Così tra exploit magnifici (La ragazza del bagno pubblico, 1970, L’australiano, 1978, Moonlighting, 1982, La nave faro, 1985) ecco pause esistenziali, cadute imprevedibili (Le avventure di Gerard, 1970 – un avventura con humour ai tempi di Napoleone che andrebbe peraltro rivista – Un ospite gradito per mia moglie, 1972, Acque di primavera, 1989, Ferdyduke, 1991), esperimenti per palati fini (Mani in alto!, 1981, Il successo è la miglior vendetta, 1984, il recente 11 minuti, 2015). Per questo Jerzy Skolimowski ha illuminato solo a sprazzi il mondo del cinema con le sue 23 regie e anche con le sue prove d’attore (con la sua faccia dai lineamenti forti e non banali lo ricordiamo in La promessa dell’assassino, 2007, di Cronenberg e persino in The Avengers, 2012), ma conservando comunque sempre una ammirevole integrità d’artista («interferisco in tutto: il lavoro degli attori, la sceneggiatura, la fotografia, la scenografia. Tutto è un collage dei miei diversi interventi. Mi sento autore al cento per cento»), deciso a percorrere la “sua” strada, tra patria e resto del mondo: «Capisco solo in polacco e senza la possibilità di prendere un po’ d’aria in Polonia divento un cretino cosmopolita. Ma nello stesso tempo amo viaggiare e lavorare fuori delle Polonia. Quando torno è come vedere tutto con un altro paio di occhiali».

TRE SUOI FILM CULT:

1) L’AUSTRALIANO (G.B., 1978). Con Alan Bates, Susannah York, John Hurt. Un misterioso personaggio – siamo in un manicomio – che dice di aver appreso dagli aborigeni australiani l’arte di uccidere con un urlo terrificante, narra a un ragazzo di come si sia insinuato nella vita di una apparente coppia felice. Gran Premio Speciale dalla Giuria di Cannes, da una novella di Robert Graves, Il racconto di un pazzo, che diventa nel montaggio di Skolimowski un enigmatico horror metafisico.

2) MOONLIGHTING (1982). Con Jeremy Irons, Jiri Stanislav, Eugene Lipinski. Quattro polacchi arrivano a Londra per ristrutturare, pagati al nero, un appartamento. Durante i lavori, il caposquadra scopre che in patria c’è stato un colpo di stato, ma, pur angosciato, decide di non dire nulla ai compagni. Premio per la sceneggiatura a Cannes, un film costruito sull’onda emotiva di avvenimenti quasi contemporanei, unito ai ricordi del regista che si trovò nel 1978 a ristrutturare quasi da solo una casa acquistata a Londra.

3) LA NAVE FARO (1985).
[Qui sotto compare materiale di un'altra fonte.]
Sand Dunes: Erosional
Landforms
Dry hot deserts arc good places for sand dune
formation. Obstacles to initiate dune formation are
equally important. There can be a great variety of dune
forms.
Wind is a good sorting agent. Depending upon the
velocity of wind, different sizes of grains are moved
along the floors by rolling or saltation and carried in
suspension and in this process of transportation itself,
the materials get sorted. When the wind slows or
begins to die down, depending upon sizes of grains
Con Robert Duvall, Klaus Maria Brandauer, William Forsythe. Tre banditi irrompono in una nave ancorata presso le coste della Virginia e che ha il compito di segnalare la rotta. Tensioni e violenze tra l’equipaggio, comandato da un reduce dall’inglorioso passato bellico e i banditi. Tra Conrad e John Huston, un film dal fascino “anticato” nonostante le difficoltà sul set causate dall’egocentrismo di Brandauer. Tre premi a Venezia, due per uno straordinario Duvall, più uno Speciale della Giuria.